In The Bahamas, caves and blue holes provide clues to the geologic and climatic history of archipelago but are now emerging as windows into the ecological and cultural past of islands. Cave environments in The Bahamas alternate cyclically between vadose and phreatic conditions with sea-level change, thereby providing unique but ephemeral fossil capture and preservation conditions.

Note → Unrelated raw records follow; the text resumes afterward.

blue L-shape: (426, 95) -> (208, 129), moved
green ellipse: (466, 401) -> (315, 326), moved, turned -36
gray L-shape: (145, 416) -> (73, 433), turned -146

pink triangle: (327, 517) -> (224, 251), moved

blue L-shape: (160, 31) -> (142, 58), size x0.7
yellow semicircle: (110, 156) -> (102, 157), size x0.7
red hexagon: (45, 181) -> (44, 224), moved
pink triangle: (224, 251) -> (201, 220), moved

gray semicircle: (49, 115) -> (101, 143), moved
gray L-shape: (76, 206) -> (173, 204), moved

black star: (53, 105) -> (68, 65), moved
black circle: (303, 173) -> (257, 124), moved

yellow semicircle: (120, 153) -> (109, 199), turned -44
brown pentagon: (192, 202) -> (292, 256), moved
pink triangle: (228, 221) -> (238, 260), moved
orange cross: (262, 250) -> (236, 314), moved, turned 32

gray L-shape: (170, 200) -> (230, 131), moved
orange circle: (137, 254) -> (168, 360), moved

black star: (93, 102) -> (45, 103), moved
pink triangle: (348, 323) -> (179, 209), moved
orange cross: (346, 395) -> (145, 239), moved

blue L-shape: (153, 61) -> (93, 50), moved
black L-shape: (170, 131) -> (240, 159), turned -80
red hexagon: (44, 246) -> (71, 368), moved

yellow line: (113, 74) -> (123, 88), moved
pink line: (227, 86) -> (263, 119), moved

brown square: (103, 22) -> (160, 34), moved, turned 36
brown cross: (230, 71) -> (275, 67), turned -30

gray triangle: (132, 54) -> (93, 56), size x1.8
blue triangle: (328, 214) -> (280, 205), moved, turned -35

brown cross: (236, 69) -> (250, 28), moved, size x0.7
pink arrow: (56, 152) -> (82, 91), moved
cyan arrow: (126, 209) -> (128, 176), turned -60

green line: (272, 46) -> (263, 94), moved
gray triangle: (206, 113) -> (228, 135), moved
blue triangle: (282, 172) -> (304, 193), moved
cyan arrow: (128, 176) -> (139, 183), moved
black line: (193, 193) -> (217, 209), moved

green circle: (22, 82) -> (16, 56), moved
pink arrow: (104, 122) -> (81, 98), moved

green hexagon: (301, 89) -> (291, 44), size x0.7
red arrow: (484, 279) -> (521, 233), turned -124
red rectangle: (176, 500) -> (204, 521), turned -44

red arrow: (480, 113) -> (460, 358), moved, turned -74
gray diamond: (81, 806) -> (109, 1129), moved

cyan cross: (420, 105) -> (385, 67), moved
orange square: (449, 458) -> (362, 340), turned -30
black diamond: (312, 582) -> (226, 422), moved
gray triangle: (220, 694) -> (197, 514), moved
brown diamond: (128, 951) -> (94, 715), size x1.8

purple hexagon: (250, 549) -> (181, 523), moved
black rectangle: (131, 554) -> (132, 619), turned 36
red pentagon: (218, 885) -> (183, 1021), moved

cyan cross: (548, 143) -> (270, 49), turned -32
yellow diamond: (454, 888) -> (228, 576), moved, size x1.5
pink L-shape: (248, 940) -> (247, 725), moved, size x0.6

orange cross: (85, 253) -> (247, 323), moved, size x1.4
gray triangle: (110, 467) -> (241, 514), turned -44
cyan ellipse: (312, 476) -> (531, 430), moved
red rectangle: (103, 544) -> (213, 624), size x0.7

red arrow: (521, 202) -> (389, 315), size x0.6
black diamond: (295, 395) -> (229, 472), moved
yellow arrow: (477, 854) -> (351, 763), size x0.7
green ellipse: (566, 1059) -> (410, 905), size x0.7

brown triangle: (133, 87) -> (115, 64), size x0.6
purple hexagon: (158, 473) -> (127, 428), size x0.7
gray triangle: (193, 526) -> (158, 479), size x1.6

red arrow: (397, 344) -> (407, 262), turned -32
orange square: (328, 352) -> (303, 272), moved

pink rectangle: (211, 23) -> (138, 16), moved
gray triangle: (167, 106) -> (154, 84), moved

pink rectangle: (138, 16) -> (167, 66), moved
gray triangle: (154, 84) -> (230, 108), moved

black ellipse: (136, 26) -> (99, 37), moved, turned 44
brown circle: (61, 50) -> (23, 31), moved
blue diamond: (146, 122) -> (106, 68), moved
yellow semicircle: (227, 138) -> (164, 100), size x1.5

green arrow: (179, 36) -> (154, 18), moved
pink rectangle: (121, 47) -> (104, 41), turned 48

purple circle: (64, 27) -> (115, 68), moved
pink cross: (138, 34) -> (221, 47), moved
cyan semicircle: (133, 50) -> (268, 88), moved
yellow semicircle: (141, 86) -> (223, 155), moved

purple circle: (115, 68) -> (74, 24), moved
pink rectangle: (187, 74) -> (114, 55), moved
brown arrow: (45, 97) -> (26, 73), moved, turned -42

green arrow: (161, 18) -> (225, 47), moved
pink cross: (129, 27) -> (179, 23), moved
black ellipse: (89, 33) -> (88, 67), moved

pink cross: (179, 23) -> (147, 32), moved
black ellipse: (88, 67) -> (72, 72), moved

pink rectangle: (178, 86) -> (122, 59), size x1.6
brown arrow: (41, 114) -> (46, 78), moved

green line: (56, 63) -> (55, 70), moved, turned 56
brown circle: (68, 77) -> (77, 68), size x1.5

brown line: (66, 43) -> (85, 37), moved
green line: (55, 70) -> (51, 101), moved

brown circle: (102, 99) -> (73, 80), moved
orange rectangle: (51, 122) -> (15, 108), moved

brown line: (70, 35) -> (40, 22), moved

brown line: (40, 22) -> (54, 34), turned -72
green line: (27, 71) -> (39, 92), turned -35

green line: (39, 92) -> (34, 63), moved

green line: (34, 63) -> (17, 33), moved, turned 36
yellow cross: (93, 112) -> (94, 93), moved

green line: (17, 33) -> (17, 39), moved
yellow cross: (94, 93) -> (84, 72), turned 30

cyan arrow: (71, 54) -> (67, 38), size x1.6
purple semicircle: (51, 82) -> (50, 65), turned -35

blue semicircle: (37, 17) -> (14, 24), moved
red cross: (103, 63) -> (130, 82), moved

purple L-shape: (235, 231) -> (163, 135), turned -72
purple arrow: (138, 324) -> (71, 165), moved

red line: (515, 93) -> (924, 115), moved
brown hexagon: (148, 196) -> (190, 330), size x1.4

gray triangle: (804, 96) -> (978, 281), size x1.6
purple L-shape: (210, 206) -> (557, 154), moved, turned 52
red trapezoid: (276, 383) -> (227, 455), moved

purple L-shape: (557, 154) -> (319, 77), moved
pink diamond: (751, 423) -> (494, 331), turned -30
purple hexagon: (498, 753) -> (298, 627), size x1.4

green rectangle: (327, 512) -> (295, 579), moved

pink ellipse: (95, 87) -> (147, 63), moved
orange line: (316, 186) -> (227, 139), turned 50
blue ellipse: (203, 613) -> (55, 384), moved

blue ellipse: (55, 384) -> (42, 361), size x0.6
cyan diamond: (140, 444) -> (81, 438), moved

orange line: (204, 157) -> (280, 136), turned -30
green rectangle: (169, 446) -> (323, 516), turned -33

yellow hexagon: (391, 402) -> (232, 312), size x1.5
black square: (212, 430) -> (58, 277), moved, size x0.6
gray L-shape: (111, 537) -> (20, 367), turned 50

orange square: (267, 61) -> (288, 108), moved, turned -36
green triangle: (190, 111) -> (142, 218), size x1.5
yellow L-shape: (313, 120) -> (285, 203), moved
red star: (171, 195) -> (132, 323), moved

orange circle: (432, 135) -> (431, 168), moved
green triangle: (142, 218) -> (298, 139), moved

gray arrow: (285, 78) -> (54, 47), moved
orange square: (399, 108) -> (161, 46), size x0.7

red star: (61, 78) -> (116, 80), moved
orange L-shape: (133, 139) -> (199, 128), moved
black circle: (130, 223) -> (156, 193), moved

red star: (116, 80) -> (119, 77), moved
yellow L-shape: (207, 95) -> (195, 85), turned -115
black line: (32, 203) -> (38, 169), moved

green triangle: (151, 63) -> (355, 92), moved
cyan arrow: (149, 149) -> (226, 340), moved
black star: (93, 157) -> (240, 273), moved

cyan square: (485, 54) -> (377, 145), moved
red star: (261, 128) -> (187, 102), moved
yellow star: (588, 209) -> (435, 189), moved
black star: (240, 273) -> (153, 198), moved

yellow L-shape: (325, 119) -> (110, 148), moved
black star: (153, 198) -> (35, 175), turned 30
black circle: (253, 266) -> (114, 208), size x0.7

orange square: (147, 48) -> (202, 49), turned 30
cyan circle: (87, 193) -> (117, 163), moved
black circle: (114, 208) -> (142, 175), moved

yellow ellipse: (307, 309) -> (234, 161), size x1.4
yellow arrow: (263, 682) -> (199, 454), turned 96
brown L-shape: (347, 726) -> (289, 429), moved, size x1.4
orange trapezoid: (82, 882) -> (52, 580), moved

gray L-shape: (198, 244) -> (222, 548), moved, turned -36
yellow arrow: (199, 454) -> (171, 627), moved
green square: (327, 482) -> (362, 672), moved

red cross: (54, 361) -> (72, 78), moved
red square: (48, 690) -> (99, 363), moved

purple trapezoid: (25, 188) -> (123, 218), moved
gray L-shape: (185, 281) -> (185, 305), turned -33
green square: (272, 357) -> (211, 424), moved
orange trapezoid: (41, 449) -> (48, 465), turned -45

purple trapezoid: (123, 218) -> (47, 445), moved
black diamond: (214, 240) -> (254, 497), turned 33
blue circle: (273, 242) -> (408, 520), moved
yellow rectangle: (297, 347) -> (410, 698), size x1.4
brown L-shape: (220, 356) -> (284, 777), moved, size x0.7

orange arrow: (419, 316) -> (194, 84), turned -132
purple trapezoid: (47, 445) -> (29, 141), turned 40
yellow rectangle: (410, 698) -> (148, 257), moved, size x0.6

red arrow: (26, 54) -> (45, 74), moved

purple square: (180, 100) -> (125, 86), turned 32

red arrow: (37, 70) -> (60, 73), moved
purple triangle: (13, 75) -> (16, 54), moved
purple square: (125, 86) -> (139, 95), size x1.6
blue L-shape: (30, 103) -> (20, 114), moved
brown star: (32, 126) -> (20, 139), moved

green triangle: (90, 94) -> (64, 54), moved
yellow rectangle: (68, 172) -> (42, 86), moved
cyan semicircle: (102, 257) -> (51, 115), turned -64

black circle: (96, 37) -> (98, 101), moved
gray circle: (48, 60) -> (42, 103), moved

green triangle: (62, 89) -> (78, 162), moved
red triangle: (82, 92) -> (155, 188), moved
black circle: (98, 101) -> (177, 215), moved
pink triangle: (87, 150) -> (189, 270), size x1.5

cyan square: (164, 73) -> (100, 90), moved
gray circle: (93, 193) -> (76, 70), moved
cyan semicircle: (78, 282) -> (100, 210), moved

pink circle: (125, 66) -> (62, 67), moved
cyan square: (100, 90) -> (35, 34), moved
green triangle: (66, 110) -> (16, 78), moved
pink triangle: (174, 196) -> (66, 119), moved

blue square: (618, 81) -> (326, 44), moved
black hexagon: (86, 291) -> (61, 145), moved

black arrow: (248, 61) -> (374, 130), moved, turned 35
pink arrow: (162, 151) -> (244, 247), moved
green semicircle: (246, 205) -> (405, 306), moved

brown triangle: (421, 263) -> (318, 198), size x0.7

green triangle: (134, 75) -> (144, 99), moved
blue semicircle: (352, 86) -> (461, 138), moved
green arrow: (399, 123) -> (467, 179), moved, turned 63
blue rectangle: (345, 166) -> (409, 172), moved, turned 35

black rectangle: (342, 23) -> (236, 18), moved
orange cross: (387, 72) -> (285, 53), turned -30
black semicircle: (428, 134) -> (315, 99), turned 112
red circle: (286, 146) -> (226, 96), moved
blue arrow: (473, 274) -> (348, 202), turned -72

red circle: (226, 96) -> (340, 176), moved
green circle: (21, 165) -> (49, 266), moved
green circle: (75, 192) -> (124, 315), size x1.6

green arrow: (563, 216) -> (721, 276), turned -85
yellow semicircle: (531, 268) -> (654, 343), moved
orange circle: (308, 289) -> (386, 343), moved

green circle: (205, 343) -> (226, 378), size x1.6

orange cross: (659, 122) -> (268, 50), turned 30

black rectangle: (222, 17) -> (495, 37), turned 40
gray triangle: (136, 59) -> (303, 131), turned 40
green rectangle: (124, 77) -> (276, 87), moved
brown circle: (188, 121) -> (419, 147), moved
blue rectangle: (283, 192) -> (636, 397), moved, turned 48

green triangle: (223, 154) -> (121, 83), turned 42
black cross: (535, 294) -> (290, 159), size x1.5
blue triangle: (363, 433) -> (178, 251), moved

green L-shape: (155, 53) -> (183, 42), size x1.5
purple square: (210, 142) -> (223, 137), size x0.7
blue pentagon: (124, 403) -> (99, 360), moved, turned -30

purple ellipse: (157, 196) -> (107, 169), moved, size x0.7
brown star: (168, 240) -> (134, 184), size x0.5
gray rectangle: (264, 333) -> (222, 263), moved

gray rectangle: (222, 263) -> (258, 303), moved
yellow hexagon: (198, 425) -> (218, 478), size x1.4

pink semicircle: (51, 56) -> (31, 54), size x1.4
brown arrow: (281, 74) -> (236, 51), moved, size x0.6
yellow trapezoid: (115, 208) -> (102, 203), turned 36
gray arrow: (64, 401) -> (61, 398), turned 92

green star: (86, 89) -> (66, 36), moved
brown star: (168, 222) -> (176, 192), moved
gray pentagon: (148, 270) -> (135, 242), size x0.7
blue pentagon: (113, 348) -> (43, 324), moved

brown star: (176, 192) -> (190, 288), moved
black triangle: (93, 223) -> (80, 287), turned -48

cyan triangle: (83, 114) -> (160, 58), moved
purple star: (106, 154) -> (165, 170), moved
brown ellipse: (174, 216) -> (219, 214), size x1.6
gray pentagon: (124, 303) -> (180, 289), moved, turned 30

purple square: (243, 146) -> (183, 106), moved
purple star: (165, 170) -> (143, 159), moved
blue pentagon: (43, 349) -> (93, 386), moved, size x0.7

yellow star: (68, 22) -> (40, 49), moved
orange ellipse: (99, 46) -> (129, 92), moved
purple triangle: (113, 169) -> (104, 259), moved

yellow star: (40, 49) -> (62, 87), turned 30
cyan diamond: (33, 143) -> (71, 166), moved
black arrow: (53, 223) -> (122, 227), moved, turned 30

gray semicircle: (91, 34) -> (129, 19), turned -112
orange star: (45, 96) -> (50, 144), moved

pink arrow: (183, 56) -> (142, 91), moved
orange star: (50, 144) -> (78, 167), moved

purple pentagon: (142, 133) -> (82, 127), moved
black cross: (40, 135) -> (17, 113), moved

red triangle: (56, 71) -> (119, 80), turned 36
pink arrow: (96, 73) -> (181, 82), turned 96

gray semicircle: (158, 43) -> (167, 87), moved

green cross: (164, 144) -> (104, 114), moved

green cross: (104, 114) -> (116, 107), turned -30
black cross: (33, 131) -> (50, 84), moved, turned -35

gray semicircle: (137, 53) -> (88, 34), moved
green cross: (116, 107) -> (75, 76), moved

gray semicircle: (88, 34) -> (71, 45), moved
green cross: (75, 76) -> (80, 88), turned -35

A diverse assemblage of fossil plants and animals from Sawmill Sink, an inland blue hole on Abaco Island in the northern Bahamas, has revealed a prehistoric terrestrial ecosystem with exquisitely preserved fossil assemblages that result from an unusual depositional setting. The entrance is situated in the pine forest and opens into a flooded collapse chamber that intersects horizontal conduits at depths to 54 meters. The deepest passages are filled with sea water up to an anoxic mixing zone at depths of 14 to 9 meters and into the upper surface fresh-water layer. The collapse chamber is partially filled with a large talus pile that coincides with an anoxic halocline and direct sunlight for much of the day.

During glacioeustatic sea-level lowstands in the late Pleistocene, Sawmill Sink was a dry cave, providing roosting sites for bats and owls. Accumulations of bones deposited in depths of 25 to 30 meters were subsequently preserved by sea-level rise in the Holocene. The owl roost deposits are dominated by birds but also include numerous small vertebrate species that were actively transported by owls to the roost sites.

As sea levels rose in the Holocene, Sawmill Sink became a traditional passive pitfall trap. Significant quantities of surface derived organic material collected on the upper regions of the talus at the halocline where decaying plant material produced a dense layer of peat within an anoxic mixing zone enriched with hydrogen sulfide. Vertebrate species that drowned were entombed in the peat, where conditions inhibited large scavengers, microbial decomposition, and mechanical disarticulation, contributing to the superb preserva­tion of the fossil assemblage in the upper regions of the talus.